# Waxing



## Guest (Feb 19, 2007)

Surf_n_Snow said:


> How often do you do it?


haha every day....gotta have the fast pace...and since the snow is gonna be gettin soft too i have to go get myself some rub-on wax so i don't get pissed off at the snow


----------



## Slaughterhouse (Aug 17, 2007)

I used to do it every other day but now I just base it off base condition and performance.


----------



## boarderaholic (Aug 13, 2007)

Slaughterhouse said:


> I used to do it every other day but now I just base it off base condition and performance.


Yup. Ditto that. I used to be anal about waxing, and now I just go by feel...literally!


----------



## Guest (Sep 12, 2007)

I usually do it once a year but would like to do it more often


----------



## Slaughterhouse (Aug 17, 2007)

swisscake said:


> I usually do it once a year but would like to do it more often


Oh, you are really ripping yourself off waxing so little. Wax that baby up!!!


----------



## PaoloSmythe (Aug 19, 2007)

i am a slack waxer i must confess.

i usually do a high grade wax just prior to a trip and then on the junker board especially, i wax it with a cheap fluoro wax every night or other night (and do the peetex candle thing)

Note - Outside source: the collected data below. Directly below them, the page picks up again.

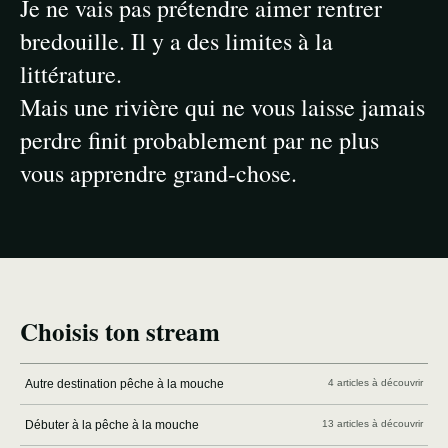
Je ne vais pas prétendre aimer rentrer
bredouille. Il y a des limites à la
littérature.
Mais une rivière qui ne vous laisse jamais
perdre finit probablement par ne plus
vous apprendre grand-chose.
Choisis ton stream
Autre destination pêche à la mouche
4 articles à découvrir
Débuter à la pêche à la mouche
13 articles à découvrir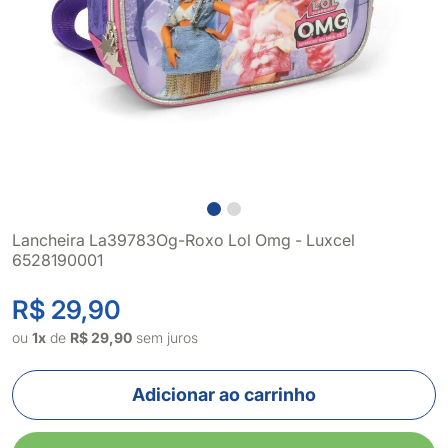
Lancheira La39783Og-Roxo Lol Omg - Luxcel
6528190001
R$ 29,90
ou
1x
de
R$ 29,90
sem juros
Adicionar ao carrinho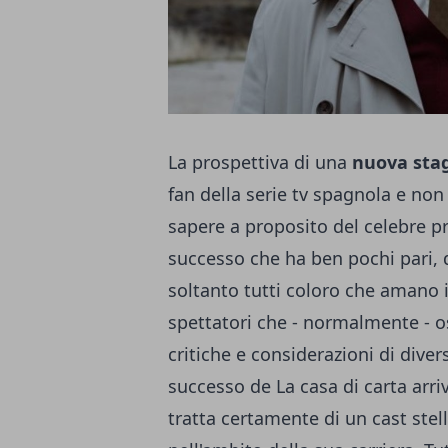
La prospettiva di una
nuova stag
fan della serie tv spagnola e non 
sapere a proposito del celebre prod
successo che ha ben pochi pari,
soltanto tutti coloro che amano 
spettatori che - normalmente - os
critiche e considerazioni di diver
successo de
La casa di carta
arri
tratta certamente di un cast stel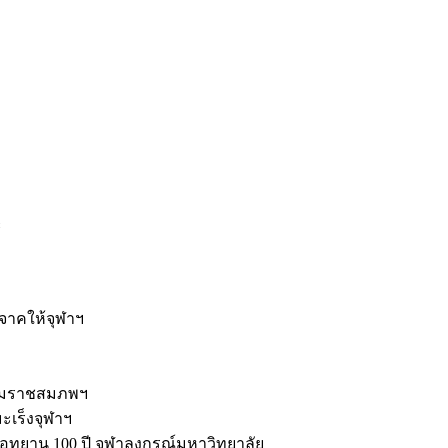
ะ
ิจาคให้จุฬาฯ
รมราชสมภพฯ
มะเร็งจุฬาฯ
ุทยาน 100 ปี จุฬาลงกรณ์มหาวิทยาลัย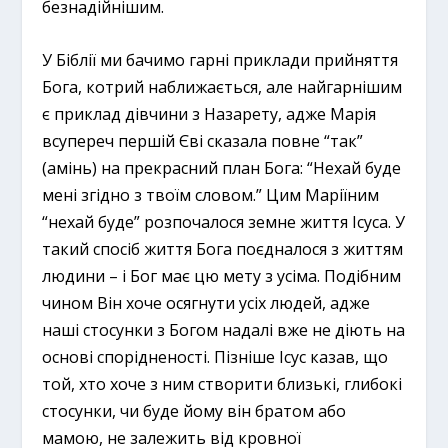
безнадійнішим.
У Біблії ми бачимо гарні приклади прийняття
Бога, котрий наближається, але найгарнішим
є приклад дівчини з Назарету, адже Марія
всупереч першій Єві сказала повне “так”
(амінь) на прекрасний план Бога: “Нехай буде
мені згідно з твоїм словом.” Цим Маріїним
“нехай буде” розпочалося земне життя Ісуса. У
такий спосіб життя Бога поєдналося з життям
людини – і Бог має цю мету з усіма. Подібним
чином Він хоче осягнути усіх людей, адже
наші стосунки з Богом надалі вже не діють на
основі спорідненості. Пізніше Ісус казав, що
той, хто хоче з ним створити близькі, глибокі
стосунки, чи буде йому він братом або
мамою, не залежить від кровної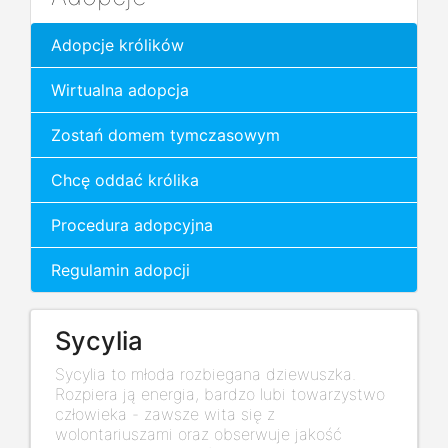
Adopcje królików
Wirtualna adopcja
Zostań domem tymczasowym
Chcę oddać królika
Procedura adopcyjna
Regulamin adopcji
Sycylia
Sycylia to młoda rozbiegana dziewuszka.
Rozpiera ją energia, bardzo lubi towarzystwo
człowieka - zawsze wita się z
wolontariuszami oraz obserwuje jakość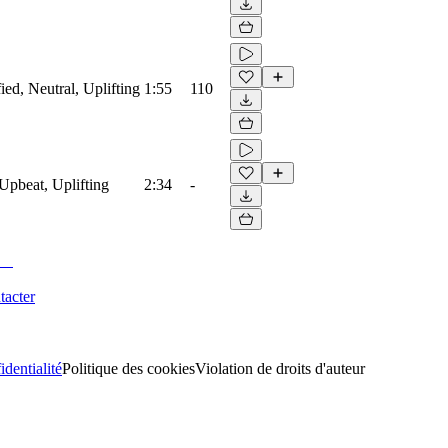
ied, Neutral, Uplifting
1:55
110
Upbeat, Uplifting
2:34
-
tacter
identialité
Politique des cookies
Violation de droits d'auteur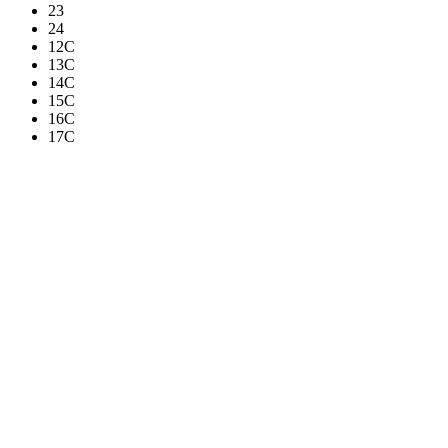
23
24
12C
13C
14C
15C
16C
17C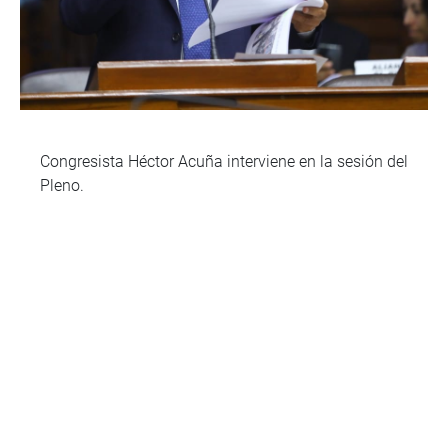
Congresista Héctor Acuña interviene en la sesión del
Pleno.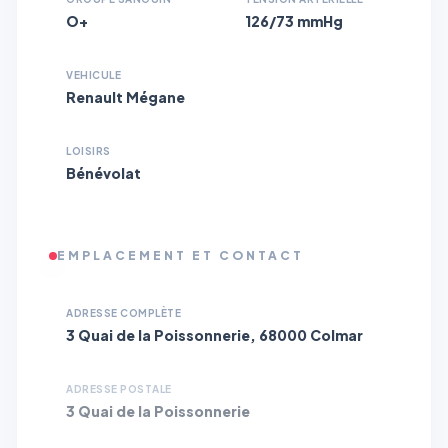
O+
126/73 mmHg
VEHICULE
Renault Mégane
LOISIRS
Bénévolat
EMPLACEMENT ET CONTACT
ADRESSE COMPLÈTE
3 Quai de la Poissonnerie, 68000 Colmar
ADRESSE POSTALE
3 Quai de la Poissonnerie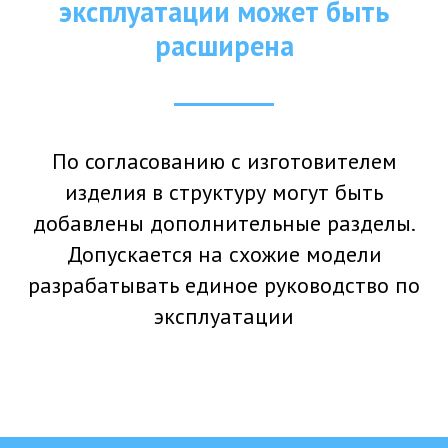
эксплуатации может быть
расширена
По согласованию с изготовителем
изделия в структуру могут быть
добавлены дополнительные разделы.
Допускается на схожие модели
разрабатывать единое руководство по
эксплуатации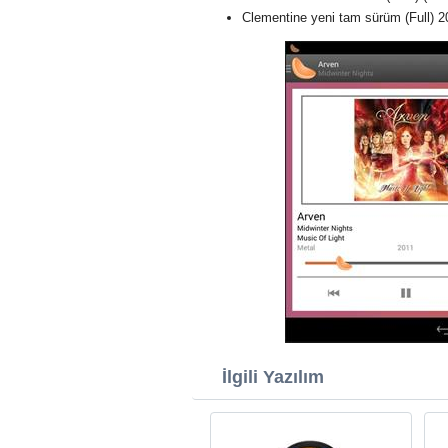
Clementine yeni tam sürüm (Full) 2
İlgili Yazılım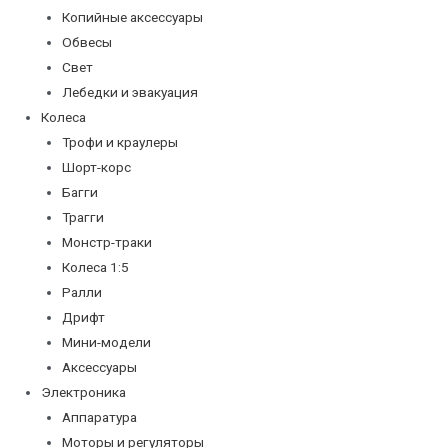
Копийные аксессуары
Обвесы
Свет
Лебедки и эвакуация
Колеса
Трофи и краулеры
Шорт-корс
Багги
Трагги
Монстр-траки
Колеса 1:5
Ралли
Дрифт
Мини-модели
Аксессуары
Электроника
Аппаратура
Моторы и регуляторы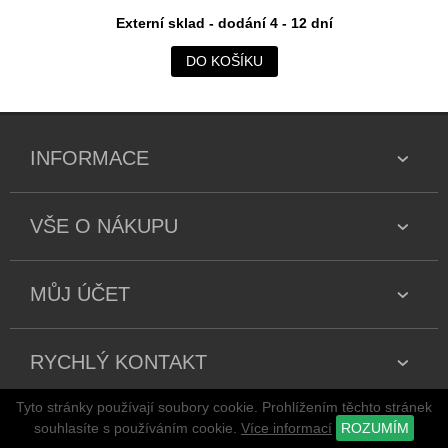
Externí sklad - dodání 4 - 12 dní
DO KOŠÍKU
INFORMACE
VŠE O NÁKUPU
MŮJ ÚČET
RYCHLÝ KONTAKT
Tyto stránky používají soubory cookie. Prohlížením těchto stránek
Copyright 2026 všechna práva vyhrazena
souhlasíte s používáním cookie.
Více informací
ROZUMÍM
stránky jsou vytvářeny a spravovány publikačním systémem
adSYSTEM
.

the irony comes with my powder plank; coz it has graphite base, it needs this pricey carbon wax stuff; plus the base has all these little grooves that i don;t really want to compromise..... of course if i don;t wax the bugger it'll go slow, but if i do..... well i dunno!

yeah i'm a dick!

wax yer stick people! you only get back that, which you put in. you'll be grateful in the end! don't be a paolo!

now rub my wax free belly!


----------



## Mr. Right (Sep 27, 2007)

I do it when I know my board should be going faster. I usually get 3-4 days a week in most of the season and probably wax my board twice a week sometimes once a week.


----------